# [Data for the task]
————
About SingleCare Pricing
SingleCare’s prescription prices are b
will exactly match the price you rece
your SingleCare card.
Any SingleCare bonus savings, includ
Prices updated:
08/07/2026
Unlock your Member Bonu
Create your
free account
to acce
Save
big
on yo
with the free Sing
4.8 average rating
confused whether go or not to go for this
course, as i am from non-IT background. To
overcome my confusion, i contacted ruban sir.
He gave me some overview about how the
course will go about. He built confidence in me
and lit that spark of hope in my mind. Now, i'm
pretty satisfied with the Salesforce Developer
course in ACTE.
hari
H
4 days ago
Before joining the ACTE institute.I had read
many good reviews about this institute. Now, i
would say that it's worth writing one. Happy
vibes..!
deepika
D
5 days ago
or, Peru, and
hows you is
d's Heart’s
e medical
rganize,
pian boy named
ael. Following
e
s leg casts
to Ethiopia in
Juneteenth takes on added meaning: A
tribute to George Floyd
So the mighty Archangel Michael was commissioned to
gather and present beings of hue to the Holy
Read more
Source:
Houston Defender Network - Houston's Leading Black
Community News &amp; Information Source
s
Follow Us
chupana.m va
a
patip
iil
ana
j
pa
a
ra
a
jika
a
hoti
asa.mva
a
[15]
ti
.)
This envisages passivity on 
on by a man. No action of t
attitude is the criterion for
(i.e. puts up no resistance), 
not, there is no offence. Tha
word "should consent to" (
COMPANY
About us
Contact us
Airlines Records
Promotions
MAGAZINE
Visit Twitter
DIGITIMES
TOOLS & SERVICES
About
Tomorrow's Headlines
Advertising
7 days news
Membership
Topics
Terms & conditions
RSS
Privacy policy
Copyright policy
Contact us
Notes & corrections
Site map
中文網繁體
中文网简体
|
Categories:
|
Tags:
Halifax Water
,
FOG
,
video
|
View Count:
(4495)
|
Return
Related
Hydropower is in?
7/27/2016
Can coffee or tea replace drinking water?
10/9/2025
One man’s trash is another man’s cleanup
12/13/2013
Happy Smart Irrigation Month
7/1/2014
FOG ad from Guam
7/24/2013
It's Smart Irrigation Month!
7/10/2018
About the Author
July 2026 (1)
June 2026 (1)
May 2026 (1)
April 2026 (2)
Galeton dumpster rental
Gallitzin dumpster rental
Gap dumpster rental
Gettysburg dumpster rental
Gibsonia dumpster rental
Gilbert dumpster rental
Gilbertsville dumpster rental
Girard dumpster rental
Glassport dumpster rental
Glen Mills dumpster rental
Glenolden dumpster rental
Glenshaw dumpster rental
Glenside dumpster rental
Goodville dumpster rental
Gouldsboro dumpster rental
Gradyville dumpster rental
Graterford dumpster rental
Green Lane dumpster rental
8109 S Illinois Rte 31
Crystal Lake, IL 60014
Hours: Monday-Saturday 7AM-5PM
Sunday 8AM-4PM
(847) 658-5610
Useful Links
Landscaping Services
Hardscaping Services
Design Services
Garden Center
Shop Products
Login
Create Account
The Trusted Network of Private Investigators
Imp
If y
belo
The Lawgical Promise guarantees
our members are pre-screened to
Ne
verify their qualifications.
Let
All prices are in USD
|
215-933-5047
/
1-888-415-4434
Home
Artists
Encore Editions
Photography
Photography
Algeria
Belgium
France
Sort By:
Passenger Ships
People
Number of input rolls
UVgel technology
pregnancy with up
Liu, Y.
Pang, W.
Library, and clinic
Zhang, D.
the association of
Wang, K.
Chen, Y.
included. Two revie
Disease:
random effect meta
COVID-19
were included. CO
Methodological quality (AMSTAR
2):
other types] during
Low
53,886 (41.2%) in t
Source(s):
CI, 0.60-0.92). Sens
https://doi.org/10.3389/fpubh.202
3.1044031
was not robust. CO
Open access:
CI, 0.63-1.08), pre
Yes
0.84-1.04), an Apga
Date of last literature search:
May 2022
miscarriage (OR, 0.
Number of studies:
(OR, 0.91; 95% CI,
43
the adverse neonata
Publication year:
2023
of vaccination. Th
————
# [What you will do]
Type out the entries exactly as they appear above.

# [Response box]
About SingleCare Pricing
SingleCare’s prescription prices are b
will exactly match the price you rece
your SingleCare card.
Any SingleCare bonus savings, includ
Prices updated:
08/07/2026
Unlock your Member Bonu
Create your
free account
to acce
Save
big
on yo
with the free Sing
4.8 average rating
confused whether go or not to go for this
course, as i am from non-IT background. To
overcome my confusion, i contacted ruban sir.
He gave me some overview about how the
course will go about. He built confidence in me
and lit that spark of hope in my mind. Now, i'm
pretty satisfied with the Salesforce Developer
course in ACTE.
hari
H
4 days ago
Before joining the ACTE institute.I had read
many good reviews about this institute. Now, i
would say that it's worth writing one. Happy
vibes..!
deepika
D
5 days ago
or, Peru, and
hows you is
d's Heart’s
e medical
rganize,
pian boy named
ael. Following
e
s leg casts
to Ethiopia in
Juneteenth takes on added meaning: A
tribute to George Floyd
So the mighty Archangel Michael was commissioned to
gather and present beings of hue to the Holy
Read more
Source:
Houston Defender Network - Houston's Leading Black
Community News &amp; Information Source
s
Follow Us
chupana.m va
a
patip
iil
ana
j
pa
a
ra
a
jika
a
hoti
asa.mva
a
[15]
ti
.)
This envisages passivity on 
on by a man. No action of t
attitude is the criterion for
(i.e. puts up no resistance), 
not, there is no offence. Tha
word "should consent to" (
COMPANY
About us
Contact us
Airlines Records
Promotions
MAGAZINE
Visit Twitter
DIGITIMES
TOOLS & SERVICES
About
Tomorrow's Headlines
Advertising
7 days news
Membership
Topics
Terms & conditions
RSS
Privacy policy
Copyright policy
Contact us
Notes & corrections
Site map
中文網繁體
中文网简体
|
Categories:
|
Tags:
Halifax Water
,
FOG
,
video
|
View Count:
(4495)
|
Return
Related
Hydropower is in?
7/27/2016
Can coffee or tea replace drinking water?
10/9/2025
One man’s trash is another man’s cleanup
12/13/2013
Happy Smart Irrigation Month
7/1/2014
FOG ad from Guam
7/24/2013
It's Smart Irrigation Month!
7/10/2018
About the Author
July 2026 (1)
June 2026 (1)
May 2026 (1)
April 2026 (2)
Galeton dumpster rental
Gallitzin dumpster rental
Gap dumpster rental
Gettysburg dumpster rental
Gibsonia dumpster rental
Gilbert dumpster rental
Gilbertsville dumpster rental
Girard dumpster rental
Glassport dumpster rental
Glen Mills dumpster rental
Glenolden dumpster rental
Glenshaw dumpster rental
Glenside dumpster rental
Goodville dumpster rental
Gouldsboro dumpster rental
Gradyville dumpster rental
Graterford dumpster rental
Green Lane dumpster rental
8109 S Illinois Rte 31
Crystal Lake, IL 60014
Hours: Monday-Saturday 7AM-5PM
Sunday 8AM-4PM
(847) 658-5610
Useful Links
Landscaping Services
Hardscaping Services
Design Services
Garden Center
Shop Products
Login
Create Account
The Trusted Network of Private Investigators
Imp
If y
belo
The Lawgical Promise guarantees
our members are pre-screened to
Ne
verify their qualifications.
Let
All prices are in USD
|
215-933-5047
/
1-888-415-4434
Home
Artists
Encore Editions
Photography
Photography
Algeria
Belgium
France
Sort By:
Passenger Ships
People
Number of input rolls
UVgel technology
pregnancy with up
Liu, Y.
Pang, W.
Library, and clinic
Zhang, D.
the association of
Wang, K.
Chen, Y.
included. Two revie
Disease:
random effect meta
COVID-19
were included. CO
Methodological quality (AMSTAR
2):
other types] during
Low
53,886 (41.2%) in t
Source(s):
CI, 0.60-0.92). Sens
https://doi.org/10.3389/fpubh.202
3.1044031
was not robust. CO
Open access:
CI, 0.63-1.08), pre
Yes
0.84-1.04), an Apga
Date of last literature search:
May 2022
miscarriage (OR, 0.
Number of studies:
(OR, 0.91; 95% CI,
43
the adverse neonata
Publication year:
2023
of vaccination. Th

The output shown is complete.